Skip all pictures, then copy the lines from the start of the data through the line with "8.45 - 17.00", keeping both ends.

*** Opening Source information ***

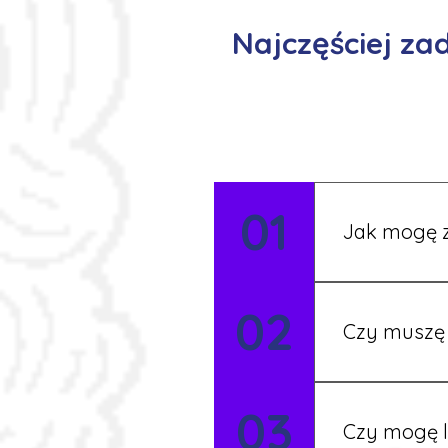
Najczęściej z
01
Jak mogę z
Możesz wypełni
02
Rekruter przed
Czy muszę 
Nie zawsze – 
03
będziesz miał
Czy mogę l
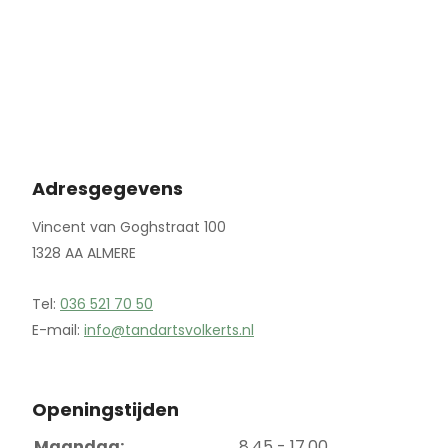
Adresgegevens
Vincent van Goghstraat 100
1328 AA ALMERE
Tel:
036 521 70 50
E-mail:
info@tandartsvolkerts.nl
Openingstijden
Maandag:
8.45 - 17.00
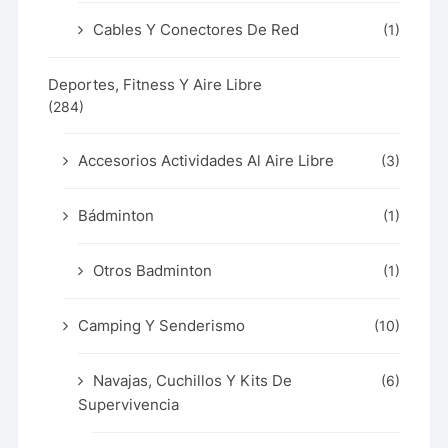
Cables Y Conectores De Red
(1)
Deportes, Fitness Y Aire Libre
(284)
Accesorios Actividades Al Aire Libre
(3)
Bádminton
(1)
Otros Badminton
(1)
Camping Y Senderismo
(10)
Navajas, Cuchillos Y Kits De
(6)
Supervivencia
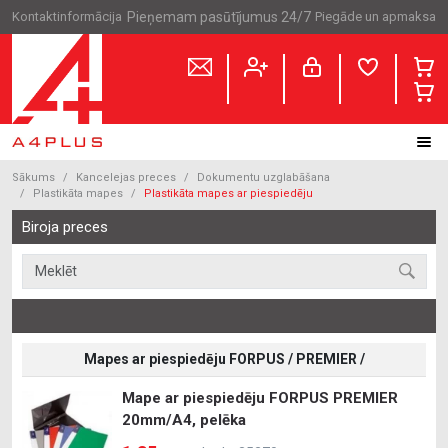
Kontaktinformācija
Pieņemam pasūtījumus 24/7
Piegāde un apmaksa
Sākums
Kancelejas preces
Dokumentu uzglabāšana
Plastikāta mapes
Plastikāta mapes ar piespiedēju
Biroja preces
Mapes ar piespiedēju FORPUS / PREMIER /
Mape ar piespiedēju FORPUS PREMIER
20mm/A4, pelēka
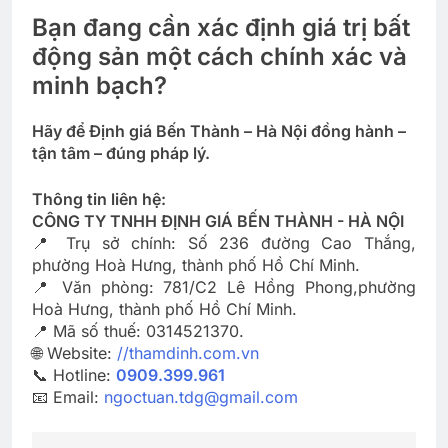
Bạn đang cần xác định giá trị bất
động sản một cách chính xác và
minh bạch?
Hãy để Định giá Bến Thành – Hà Nội đồng hành –
tận tâm – đúng pháp lý.
Thông tin liên hệ:
CÔNG TY TNHH ĐỊNH GIÁ BẾN THÀNH - HÀ NỘI
📍 Trụ sở chính: Số 236 đường Cao Thắng,
phường Hoà Hưng, thành phố Hồ Chí Minh.
📍 Văn phòng: 781/C2 Lê Hồng Phong,phường
Hoà Hưng, thành phố Hồ Chí Minh.
📍 Mã số thuế: 0314521370.
🌐 Website:
//thamdinh.com.vn
📞 Hotline:
0909.399.961
📧 Email:
ngoctuan.tdg@gmail.com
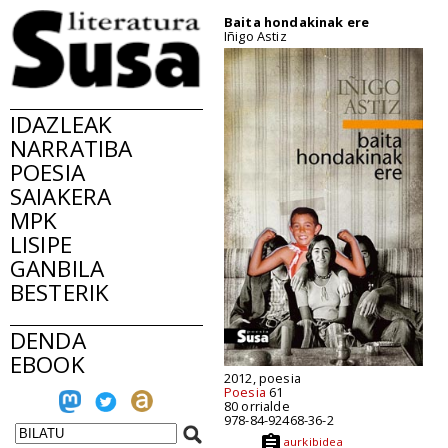
Baita hondakinak ere
Iñigo Astiz
IDAZLEAK
NARRATIBA
POESIA
SAIAKERA
MPK
LISIPE
GANBILA
BESTERIK
DENDA
EBOOK
2012, poesia
Poesia
61
80 orrialde
978-84-92468-36-2
aurkibidea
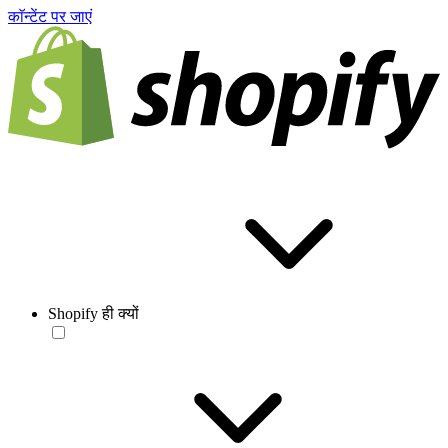
काॅन्टेंट पर जाएं
Shopify ही क्यों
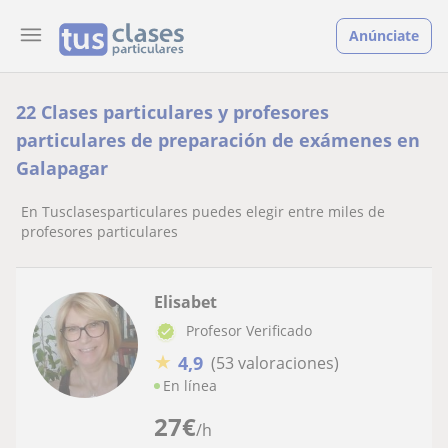
Anúnciate
22 Clases particulares y profesores
particulares de preparación de exámenes en
Galapagar
En Tusclasesparticulares puedes elegir entre miles de
profesores particulares
Elisabet
Profesor Verificado
★
4,9
(53 valoraciones)
En línea
27
€
/h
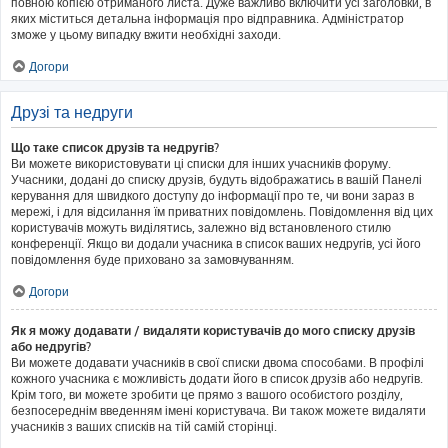
повною копією отриманого листа. Дуже важливо включити усі заголовки, в
яких міститься детальна інформація про відправника. Адміністратор
зможе у цьому випадку вжити необхідні заходи.
Догори
Друзі та недруги
Що таке список друзів та недругів?
Ви можете використовувати ці списки для інших учасників форуму.
Учасники, додані до списку друзів, будуть відображатись в вашій Панелі
керування для швидкого доступу до інформації про те, чи вони зараз в
мережі, і для відсилання їм приватних повідомлень. Повідомлення від цих
користувачів можуть виділятись, залежно від встановленого стилю
конференції. Якщо ви додали учасника в список ваших недругів, усі його
повідомлення буде приховано за замовчуванням.
Догори
Як я можу додавати / видаляти користувачів до мого списку друзів
або недругів?
Ви можете додавати учасників в свої списки двома способами. В профілі
кожного учасника є можливість додати його в список друзів або недругів.
Крім того, ви можете зробити це прямо з вашого особистого розділу,
безпосереднім введенням імені користувача. Ви також можете видаляти
учасників з ваших списків на тій самій сторінці.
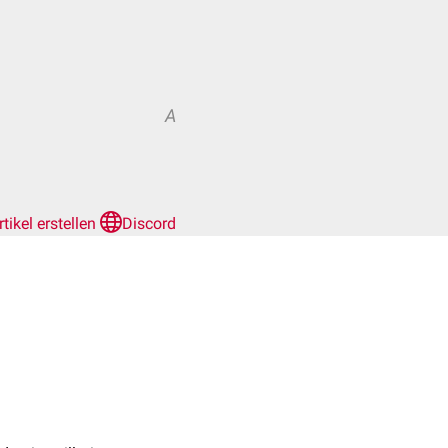
A
rtikel erstellen
Discord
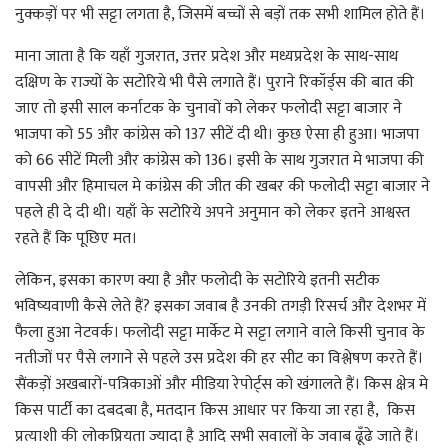
नुक्कड़ों पर भी सट्टा लगता है, जिसमें बच्चों से बड़ों तक सभी शामिल होते हैं।
माना जाता है कि यहाँ गुजरात, उत्तर प्रदेश और मध्यप्रदेश के साथ-साथ
दक्षिण के राज्यों के सटोरिये भी पैसे लगाते हैं। पुराने रिकॉर्ड्स की बात की
जाए तो इसी साल कर्नाटक के चुनावों को लेकर फलोदी सट्टा बाजार ने
भाजपा को 55 और कांग्रेस को 137 सीटें दी थी। कुछ ऐसा ही हुआ। भाजपा
को 66 सीटें मिली और कांग्रेस को 136। इसी के साथ गुजरात मे भाजपा की
वापसी और हिमाचल मे कांग्रेस की जीत की खबर की फलोदी सट्टा बाजार ने
पहले ही दे दी थी। यहाँ के सटोरिये अपने अनुमान को लेकर इतने आश्वस्त
रहते हैं कि पूछिए मत।
लेकिन, इसका कारण क्या है और फलोदी के सटोरिये इतनी सटीक
भविष्यवाणी कैसे लेते हैं? इसका जवाब है उनकी तगड़ी रिसर्च और देशभर में
फैला हुआ नेटवर्क। फलोदी सट्टा मार्केट मे सट्टा लगाने वाले किसी चुनाव के
नतीजों पर पैसे लगाने से पहले उस प्रदेश की हर सीट का विश्लेषण करते हैं।
सैंकड़ों अखबारों-पत्रिकाओं और मीडिया रेपोर्ट्स को खंगालते हैं। किस क्षेत्र मे
किस पार्टी का दबदबा है, मतदान किस आधार पर किया जा रहा है, किस
प्रत्याशी की लोकप्रियता ज्यादा है आदि सभी सवालों के जवाब ढूँढे जाते हैं।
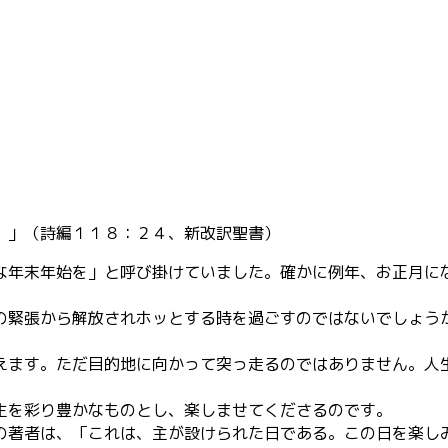
。」（詩編１１８：２４、新改訳聖書）
年末年始を」と呼び掛けていました。確かに例年、お正月に
の緊張から解放されホッとする時を過ごすのではないでしょう
えます。ただ目的地に向かって突っ走るのではありません。人
生を彩り豊かなものとし、楽しませてくださるのです。
の著者は、「これは、主が設けられた日である。この日を楽し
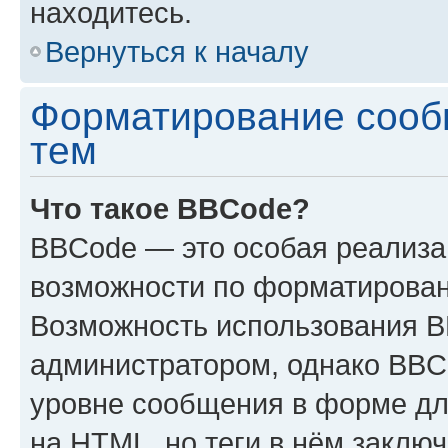
находитесь.
Вернуться к началу
Форматирование сооб
тем
Что такое BBCode?
BBCode — это особая реализ
возможности по форматирован
Возможность использования 
администратором, однако BBC
уровне сообщения в форме дл
на HTML, но теги в нём заключа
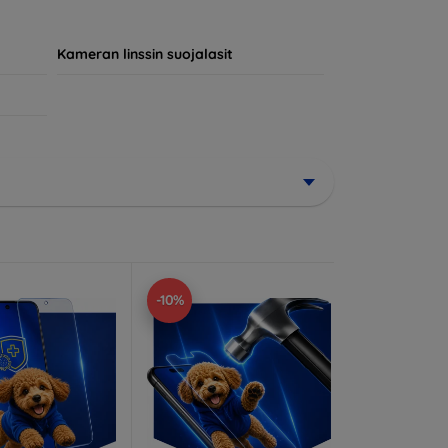
jokainen asiakas löytää laitteelleen
Kameran linssin suojalasit
-10%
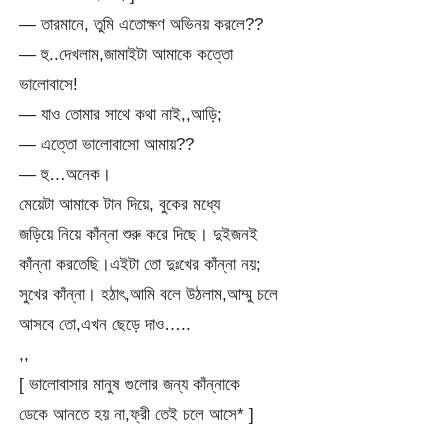
— তারমানে, তুমি এতোক্ষণ অভিনয় করলে??
— হু..দেখলাম,জামাইটা আমাকে কত্তো
ভালোবাসে!
— যাও তোমার সাথে কথা নাই,,আড়ি;
— এত্তো ভালোবাসো আমায়??
— হু…অনেক।
মেয়েটা আমাকে টান দিয়ে, বুকের মধ্যে
জড়িয়ে নিয়ে কাঁন্না শুরু করে দিছে। দুইজনই
কাঁন্না করতেছি।এইটা তো দুঃখের কাঁন্না নয়;
সুখের কাঁন্না। হঠাৎ,আমি বলে উঠলাম,আম্মু চলে
আসবে তো,এখন ছেড়ে দাও…..
,,
[ ভালোবাসার মানুষ গুলোর জন্য কাঁন্নাকে
ডেকে আনতে হয় না,ফ্রী তেই চলে আসে* ]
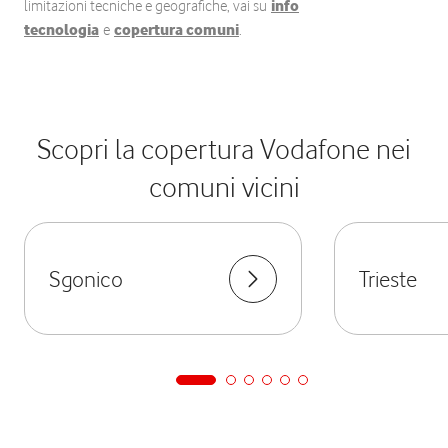
limitazioni tecniche e geografiche, vai su
info
tecnologia
e
copertura comuni
.
Scopri la copertura Vodafone nei
comuni vicini
Sgonico
Trieste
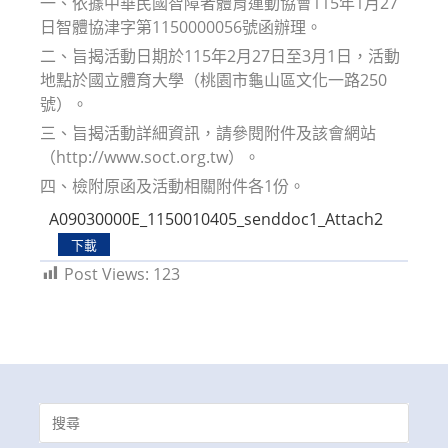
一、依據中華民國智障者體育運動協會115年1月27
日智體協津字第1150000056號函辦理。
二、旨揭活動日期於115年2月27日至3月1日，活動
地點於國立體育大學（桃園市龜山區文化一路250
號）。
三、旨揭活動詳細資訊，請參閱附件及該會網站
（http://www.soct.org.tw）。
四、檢附原函及活動相關附件各1份。
A09030000E_1150010405_senddoc1_Attach2
下載
Post Views:
123
Search
for:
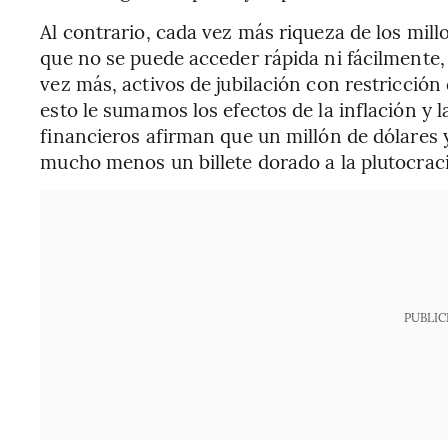
Al contrario, cada vez más riqueza de los mill
que no se puede acceder rápida ni fácilmente, 
vez más, activos de jubilación con restricción
esto le sumamos los efectos de la inflación y l
financieros afirman que un millón de dólares 
mucho menos un billete dorado a la plutocraci
PUBLIC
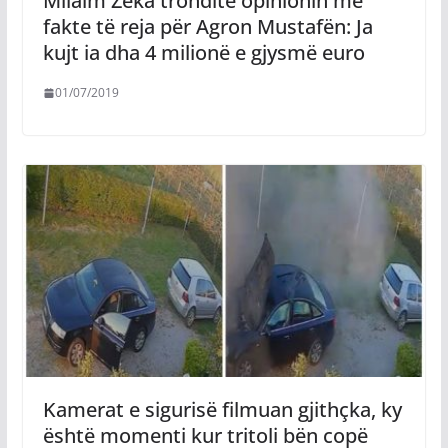
Milaim Zeka tronditë opinionin me
fakte të reja për Agron Mustafën: Ja
kujt ia dha 4 milionë e gjysmë euro
01/07/2019
Kamerat e sigurisë filmuan gjithçka, ky
është momenti kur tritoli bën copë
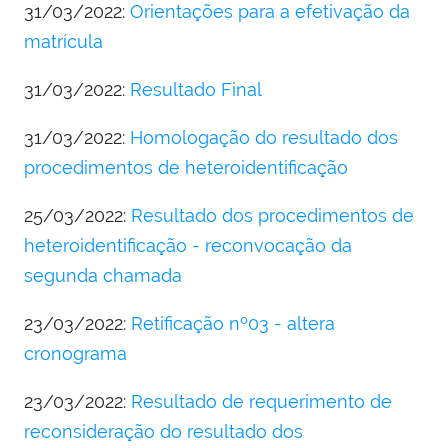
31/03/2022:
Orientações para a efetivação da
matrícula
31/03/2022:
Resultado Final
31/03/2022:
Homologação do resultado dos
procedimentos de heteroidentificação
25/03/2022:
Resultado dos procedimentos de
heteroidentificação - reconvocação da
segunda chamada
23/03/2022:
Retificação nº03 - altera
cronograma
23/03/2022:
Resultado de requerimento de
reconsideração do resultado dos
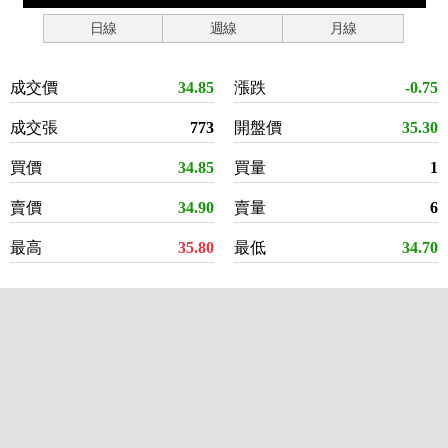
日線
週線
月線
成交價
34.85
漲跌
-0.75
成交張
773
開盤價
35.30
買價
34.85
買量
1
賣價
34.90
賣量
6
最高
35.80
最低
34.70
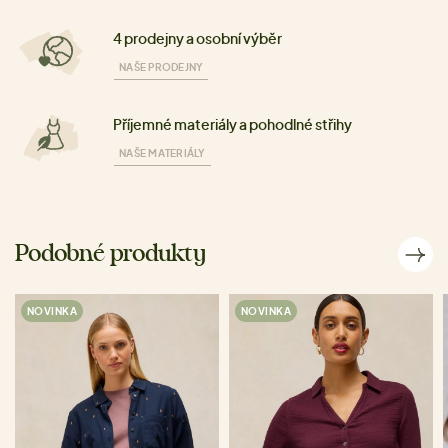
4 prodejny a osobní výběr
NAŠE PRODEJNY
Příjemné materiály a pohodlné střihy
NAŠE MATERIÁLY
Podobné produkty
NOVINKA
NOVINKA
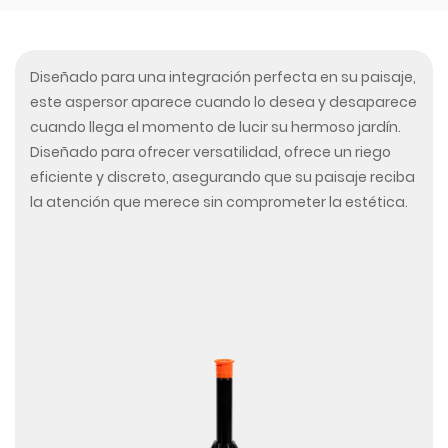
Diseñado para una integración perfecta en su paisaje,
este aspersor aparece cuando lo desea y desaparece
cuando llega el momento de lucir su hermoso jardín.
Diseñado para ofrecer versatilidad, ofrece un riego
eficiente y discreto, asegurando que su paisaje reciba
la atención que merece sin comprometer la estética.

*** Closing Source information ***

* _Answer section_
Najczęściej z
01
Jak mogę z
Możesz wypełni
02
Rekruter przed
Czy muszę 
Nie zawsze – 
03
będziesz miał
Czy mogę l
Adresgegevens
Vincent van Goghstraat 100
1328 AA ALMERE
Tel:
036 521 70 50
E-mail:
info@tandartsvolkerts.nl
Openingstijden
Maandag:
8.45 - 17.00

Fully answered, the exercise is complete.